Start of Block
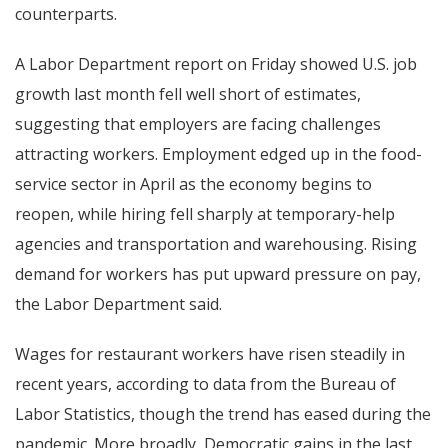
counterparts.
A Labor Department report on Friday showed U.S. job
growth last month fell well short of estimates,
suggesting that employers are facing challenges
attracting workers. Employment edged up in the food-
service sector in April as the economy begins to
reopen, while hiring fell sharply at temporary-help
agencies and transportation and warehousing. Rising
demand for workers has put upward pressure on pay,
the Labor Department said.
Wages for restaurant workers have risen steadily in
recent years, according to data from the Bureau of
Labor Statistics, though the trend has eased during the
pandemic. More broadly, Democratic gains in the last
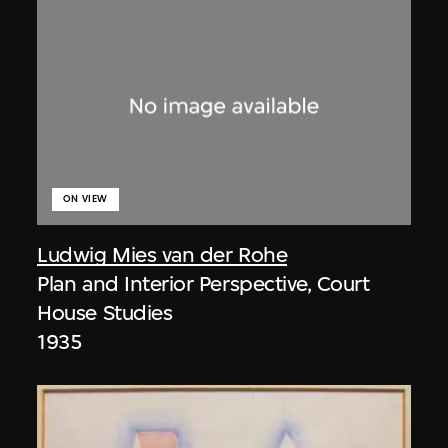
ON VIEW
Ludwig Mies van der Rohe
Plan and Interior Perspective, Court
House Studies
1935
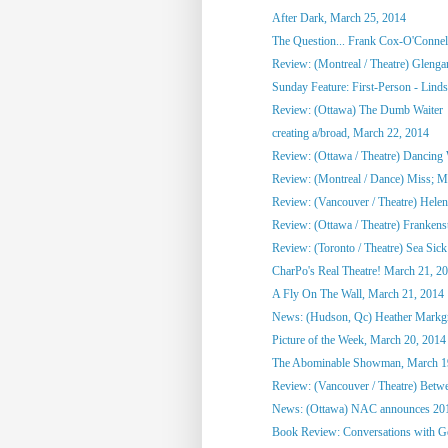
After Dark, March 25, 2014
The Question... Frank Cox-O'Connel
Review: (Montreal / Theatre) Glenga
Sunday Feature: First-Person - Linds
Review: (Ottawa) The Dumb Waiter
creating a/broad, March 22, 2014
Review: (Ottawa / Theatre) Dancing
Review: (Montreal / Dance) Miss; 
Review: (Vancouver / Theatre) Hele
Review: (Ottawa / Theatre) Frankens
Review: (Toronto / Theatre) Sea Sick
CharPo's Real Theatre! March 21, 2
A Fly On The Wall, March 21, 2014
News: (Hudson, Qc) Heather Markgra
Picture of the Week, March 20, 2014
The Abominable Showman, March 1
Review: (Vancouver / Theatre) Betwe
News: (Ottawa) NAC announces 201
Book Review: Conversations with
End of Block
Start of Block
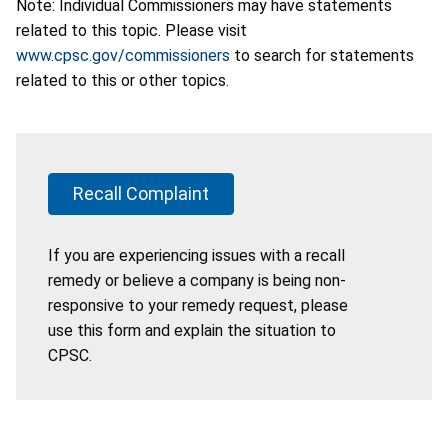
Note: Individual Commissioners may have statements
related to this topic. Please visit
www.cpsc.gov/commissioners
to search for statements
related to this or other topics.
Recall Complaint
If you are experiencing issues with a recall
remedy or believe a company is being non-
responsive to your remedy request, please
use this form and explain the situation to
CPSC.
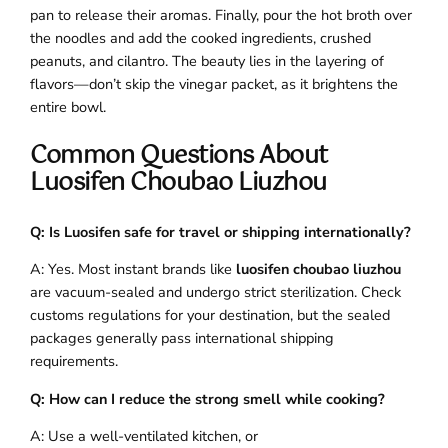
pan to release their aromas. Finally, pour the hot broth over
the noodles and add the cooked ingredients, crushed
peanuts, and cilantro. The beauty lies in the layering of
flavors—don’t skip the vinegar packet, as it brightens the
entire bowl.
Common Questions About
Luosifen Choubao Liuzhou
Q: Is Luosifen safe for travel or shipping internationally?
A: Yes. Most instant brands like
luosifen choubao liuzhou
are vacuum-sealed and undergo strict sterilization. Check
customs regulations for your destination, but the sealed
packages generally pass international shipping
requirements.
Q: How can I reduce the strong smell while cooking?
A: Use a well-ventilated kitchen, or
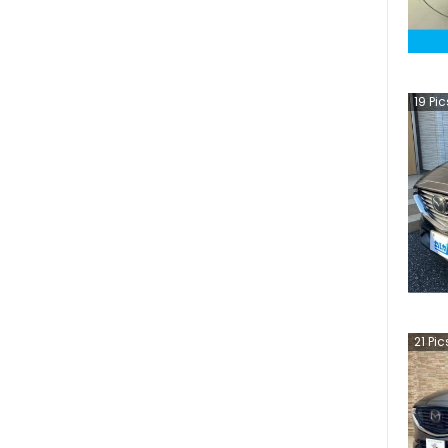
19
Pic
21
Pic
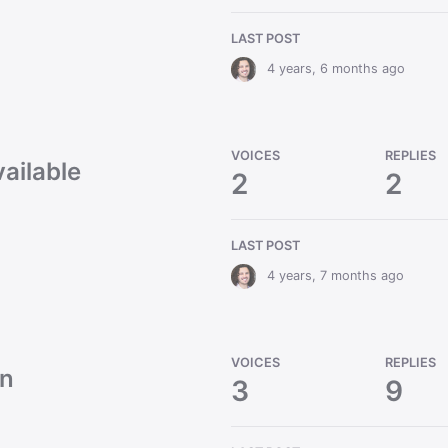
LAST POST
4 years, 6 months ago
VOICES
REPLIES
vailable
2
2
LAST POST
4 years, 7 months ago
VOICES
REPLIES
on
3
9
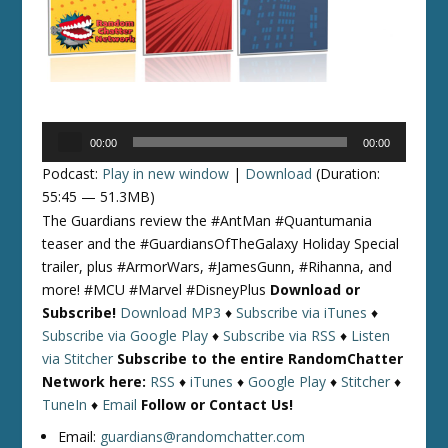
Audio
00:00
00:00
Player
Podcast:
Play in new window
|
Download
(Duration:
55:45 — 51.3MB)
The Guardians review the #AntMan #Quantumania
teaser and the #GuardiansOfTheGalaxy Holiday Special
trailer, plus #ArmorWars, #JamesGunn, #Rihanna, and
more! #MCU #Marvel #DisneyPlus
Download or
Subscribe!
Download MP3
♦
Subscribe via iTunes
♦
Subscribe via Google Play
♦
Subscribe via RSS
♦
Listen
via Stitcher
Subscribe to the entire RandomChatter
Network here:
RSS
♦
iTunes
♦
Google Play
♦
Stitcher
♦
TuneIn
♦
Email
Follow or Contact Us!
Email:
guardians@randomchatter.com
End of Block
Start of Block
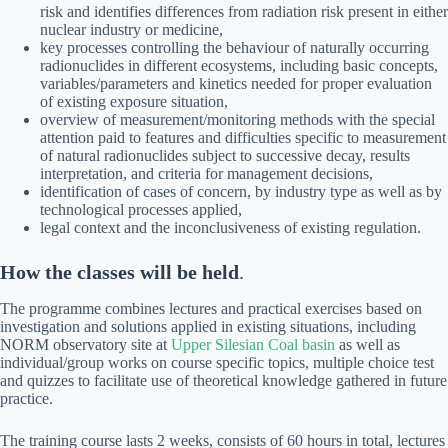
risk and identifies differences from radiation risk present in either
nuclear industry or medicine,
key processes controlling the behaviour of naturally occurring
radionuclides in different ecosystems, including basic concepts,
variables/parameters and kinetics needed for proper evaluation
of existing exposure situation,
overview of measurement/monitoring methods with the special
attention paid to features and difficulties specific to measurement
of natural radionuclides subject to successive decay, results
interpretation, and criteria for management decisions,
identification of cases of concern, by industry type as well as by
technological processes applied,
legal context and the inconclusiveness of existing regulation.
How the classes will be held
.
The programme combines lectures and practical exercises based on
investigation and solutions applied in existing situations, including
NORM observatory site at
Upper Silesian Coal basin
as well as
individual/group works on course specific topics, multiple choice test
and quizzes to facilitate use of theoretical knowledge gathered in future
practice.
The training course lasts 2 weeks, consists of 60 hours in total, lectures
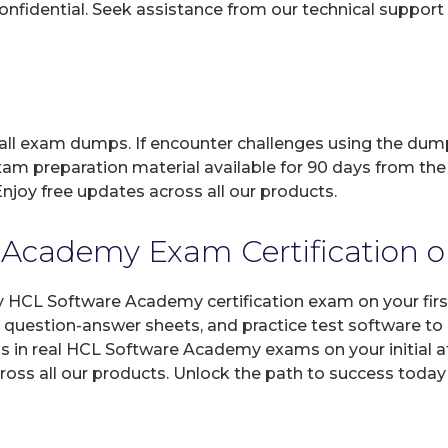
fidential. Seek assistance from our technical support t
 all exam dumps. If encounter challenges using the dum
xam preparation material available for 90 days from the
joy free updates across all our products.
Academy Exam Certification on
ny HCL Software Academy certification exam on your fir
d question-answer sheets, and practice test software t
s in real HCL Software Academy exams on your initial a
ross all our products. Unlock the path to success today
End of Block
__INSTRUCTIONS TO FOLLOW__.
Among the entries above, find the line with "After Dark, March 25, 2014" and the line with "Book Review: Conversations with"; give again exactly these two lines and all lines between them.

__WRITTEN ANSWER__.
After Dark, March 25, 2014
The Question... Frank Cox-O'Connel
Review: (Montreal / Theatre) Glenga
Sunday Feature: First-Person - Linds
Review: (Ottawa) The Dumb Waiter
creating a/broad, March 22, 2014
Review: (Ottawa / Theatre) Dancing
Review: (Montreal / Dance) Miss; 
Review: (Vancouver / Theatre) Hele
Review: (Ottawa / Theatre) Frankens
Review: (Toronto / Theatre) Sea Sick
CharPo's Real Theatre! March 21, 2
A Fly On The Wall, March 21, 2014
News: (Hudson, Qc) Heather Markgra
Picture of the Week, March 20, 2014
The Abominable Showman, March 1
Review: (Vancouver / Theatre) Betwe
News: (Ottawa) NAC announces 201
Book Review: Conversations with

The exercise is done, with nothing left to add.